|Bing Scrapes and Repackages Wiki Content|
...and gets Google to index it.
| 9:29 am on Dec 6, 2009 (gmt 0)|
There were a few earlier threads about Powerset & MSFT, including this one when MSFT bought Powerset for $100 Million.
Tonight I was on Bing and clicked one of the links that appear when you mouseover a "hint" (about what the Bing home page image is).
What I found was a bit disturbing.
took me to a Wikipedia article that had been scraped and reformatted as a native Bing page.
The /semhtml/ part of the URL was the only thing I didn't understand, so I did some research..
If you Google: site:bing.com semhtml
you'll find Bing has gotten Google to index 13,000+ pages of scraped Wiki content!
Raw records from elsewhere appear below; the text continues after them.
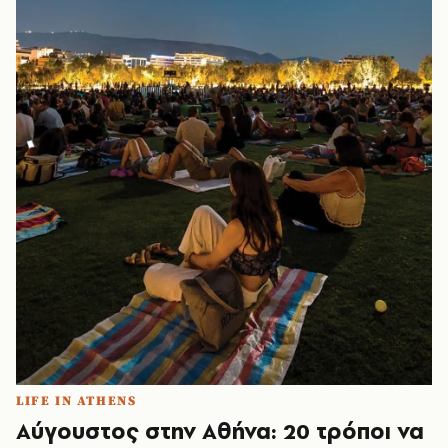
LIFE IN ATHENS
Αύγουστος στην Αθήνα: 20 τρόποι να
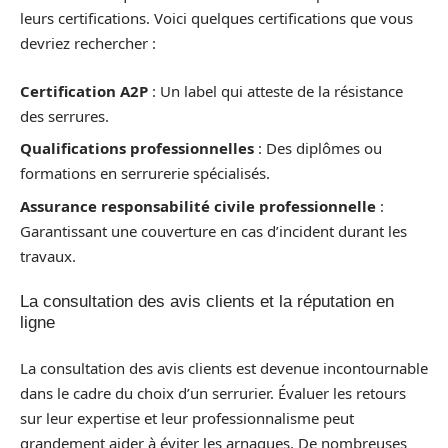
leurs certifications. Voici quelques certifications que vous
devriez rechercher :
Certification A2P
: Un label qui atteste de la résistance
des serrures.
Qualifications professionnelles
: Des diplômes ou
formations en serrurerie spécialisés.
Assurance responsabilité civile professionnelle
:
Garantissant une couverture en cas d’incident durant les
travaux.
La consultation des avis clients et la réputation en
ligne
La consultation des avis clients est devenue incontournable
dans le cadre du choix d’un serrurier. Évaluer les retours
sur leur expertise et leur professionnalisme peut
grandement aider à éviter les arnaques. De nombreuses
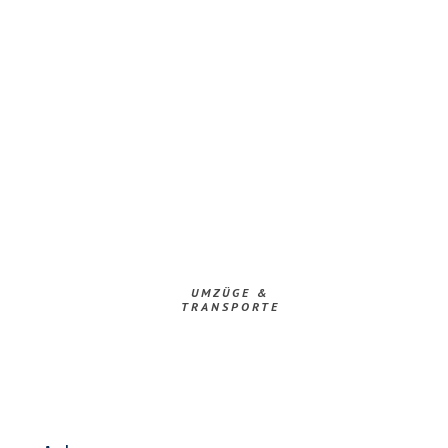
UMZÜGE &
TRANSPORTE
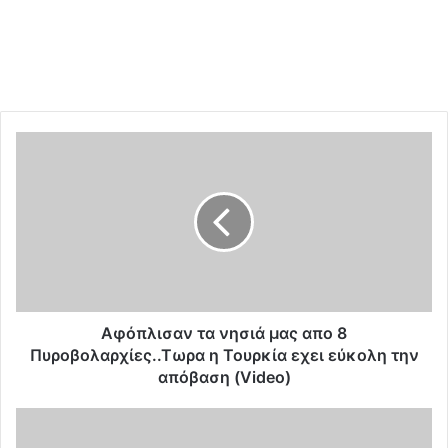
Α
φ
ό
π
λ
ι
σ
α
ν
τ
Αφόπλισαν τα νησιά μας απο 8
α
Πυροβολαρχίες..Τωρα η Τουρκία εχει εύκολη την
ν
απόβαση (Video)
η
σ
Σ
ι
χ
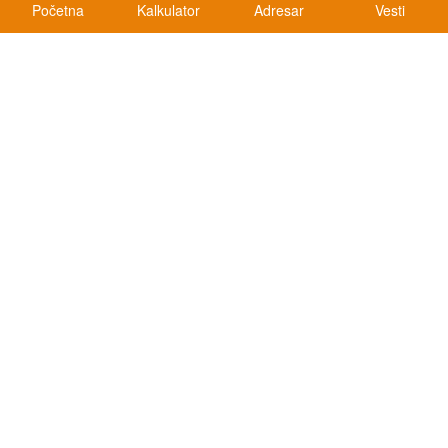
Početna
Kalkulator
Adresar
Vesti
Kalkulatori
Kalkulator registracije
Go Bing Go!
I also took a look at the source of the Petra page, to see if Bing was framing the content or rewriting it.
They have it in a div with the following comment:
<!-- republished semhtmlized article -->
It's clearly identified, and appears to be "legal"... but what's next...
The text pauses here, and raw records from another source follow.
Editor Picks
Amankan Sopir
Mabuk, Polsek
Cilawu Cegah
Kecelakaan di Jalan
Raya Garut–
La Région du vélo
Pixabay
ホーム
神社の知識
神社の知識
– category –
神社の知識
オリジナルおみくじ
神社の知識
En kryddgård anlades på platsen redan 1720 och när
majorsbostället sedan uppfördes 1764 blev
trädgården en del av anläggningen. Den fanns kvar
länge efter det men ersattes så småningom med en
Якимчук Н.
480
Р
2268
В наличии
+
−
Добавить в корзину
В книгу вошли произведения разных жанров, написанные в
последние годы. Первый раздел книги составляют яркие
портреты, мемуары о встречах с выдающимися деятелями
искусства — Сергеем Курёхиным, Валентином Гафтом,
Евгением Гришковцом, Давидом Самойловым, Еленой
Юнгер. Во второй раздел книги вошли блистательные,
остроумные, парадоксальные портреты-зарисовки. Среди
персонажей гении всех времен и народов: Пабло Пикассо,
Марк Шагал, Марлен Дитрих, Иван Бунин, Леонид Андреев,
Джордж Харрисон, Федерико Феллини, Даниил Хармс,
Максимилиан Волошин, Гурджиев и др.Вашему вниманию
I was wondering if they'd also go as far as hotlinking Wiki images, (they didn't -- copies of the Wikipedia images scraped and hosted on the powerset servers).
Another disturbing "detail" was that on Bing, when you search in the "reference section", they have the [nerve?, stupidity?, cahonnes?] to put links below the article abstracts which reads: Continue reading Wikipedia article »
..but clicking the link takes you to another Bing "reference" page.
And all the links within the article take you to Bing pages.
And some people thought Google books was a big deal.
Does anyone else see anything wrong with this type of behavior from a search engine?
| 9:56 am on Dec 6, 2009 (gmt 0)|
In the search results page for the wikipedia content is a link to "enhanced content" which shows content from Wikipedia. At the bottom of the above referenced page is this note:
|All Wikipedia content is licensed under the GNU Free Document License or the Creative Commons CC-BY-SA license or is otherwise used here in compliance with the Copyright Act |
In the search results page, if you click on the link to Wikipedia it takes you to the actual Wikipedia page.
Bing is publishing creative commons content. So what?
|If you Google: site:bing.com semhtml |
Again, so what? This means Google knows about it. Is Google showing bing reference pages? I haven't seen that. So again I must ask, so what? This is not scraping. Google is not showing Bing content. So what?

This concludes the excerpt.